Pediatrician charged after 4-year-old daughter dies at Airbnb rental

Police say medical findings did not match a drowning in a backyard pool.

EL PORTAL, Fla. — A newly released 911 call records an Oklahoma pediatrician telling a dispatcher her 4-year-old daughter was “at the bottom of the pool” at a rental home near Miami, a death investigators say was staged as an accident and has led to a murder charge.

The call, made in the early hours of June 27, 2025, is now central to a case that has stretched from South Florida to Oklahoma City and back again. Detectives say the child, Aria Talathi, did not drown and was likely dead before she was placed in the water. Her mother, Dr. Neha Gupta, is jailed in Miami-Dade County without bond as prosecutors pursue the upgraded charge and prepare for trial.

In the audio obtained by local media, Gupta tells the dispatcher she woke up after hearing a noise and found her daughter in the pool behind the short-term rental on Northwest 90th Street. “I tried to get her out,” Gupta says, adding that she does not know how to swim. The dispatcher asks whether anyone else is there to help. “No, it’s just both of us here… It’s just me,” Gupta replies. As the call continues, the dispatcher presses for simple answers about the child’s condition. “Is she awake, yes or no?” the dispatcher asks. “No, she’s at the bottom of the pool,” Gupta responds. The dispatcher urges her to use a pole or any tool to reach the child and pull her toward the shallow end as rescue crews head to the home.

Police later arrived and pulled the girl from the deep end, authorities have said. First responders began CPR and the child was taken to Jackson Memorial Hospital’s Ryder Trauma Center, where she was pronounced dead at 4:28 a.m. Investigators say the medical findings that followed did not support a drowning. A medical examiner found the child’s lungs and stomach did not contain water, and noted injuries inside the mouth and bruising that detectives said were not consistent with CPR. The preliminary assessment, described in court records and investigative summaries, said the injuries appeared consistent with smothering and that the child was likely already dead before being placed in the pool.

The case quickly moved from a reported accident to a homicide investigation. Miami-Dade authorities say Gupta and her daughter traveled from Oklahoma City and were the only occupants at the rental, based on surveillance video and booking records. Detectives also said Gupta shared custody of Aria with her ex-husband, Dr. Saurabh Talathi, and that there was an ongoing custody dispute in Oklahoma. Investigators said the father told them he was unaware the child had been taken out of state. A neighbor interviewed after the death questioned how a young child could have been outside in the middle of the night, calling the situation alarming.

Gupta’s lawyers have disputed the state’s theory.
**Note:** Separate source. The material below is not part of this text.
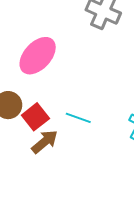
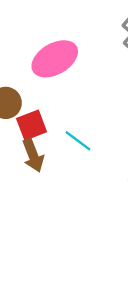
brown arrow: (45, 142) -> (33, 155), turned 92

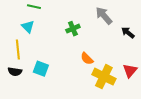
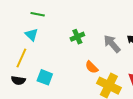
gray arrow: (104, 16) -> (112, 44), moved
yellow line: (18, 50) -> (21, 58), turned 30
Defense attorney Michael Mirer has said the child’s death was an accident and argued investigators “rushed to judgment.” In earlier court hearings, Mirer said Gupta did not intentionally harm her daughter and that the child got out through a door and fell into the pool. The defense has pointed to Gupta’s statements that she tried to help but could not swim and to the panic captured on the 911 call. Prosecutors, meanwhile, have pointed to the medical findings and what they call inconsistencies in Gupta’s account, including questions about the child’s last meal and the timeline leading up to the emergency call.

The criminal case has also had professional fallout for Gupta. Her former employer, OU Health and the University of Oklahoma, said in a joint statement in 2025 that she was suspended from patient care, given notice of termination, and was no longer seeing patients as of May 30, 2025. Investigators in Florida obtained a warrant after consulting with prosecutors, authorities said. Miami-Dade detectives traveled to Oklahoma City with the help of local police and federal marshals to take her into custody, then brought her back to South Florida as the case moved through bond hearings and charging decisions.

Charging decisions have shifted over time. Gupta was initially booked on a first-degree murder allegation in 2025 as investigators argued the “drowning” was staged. In August 2025, prosecutors told a judge they were pursuing a lesser manslaughter count, saying in open court they believed that charge could be proved. Months later, the case moved back toward a more serious count, and by February 2026 local outlets reported the allegation had been upgraded again to second-degree murder. Court records and jail records have listed Gupta as being held without bond as the case proceeds.

In El Portal, a small village north of Miami, the death has remained a point of conversation because it began as a frantic late-night call and ended with a child’s funeral and a mother in jail. The 911 dispatcher’s repeated instructions to “try to get her out of the water” now sit alongside investigators’ claim that the child was already dead. Prosecutors have not laid out a detailed motive in public filings that have been widely summarized, but detectives have pointed to custody issues, travel records, surveillance video, and medical evidence as they build their case.

Gupta remains in custody in Miami-Dade County as attorneys prepare for upcoming hearings. The next major steps are expected to include continued pretrial proceedings, additional evidentiary filings, and scheduling decisions that will determine when jurors could hear the case.

Author note: Last updated February 25, 2026.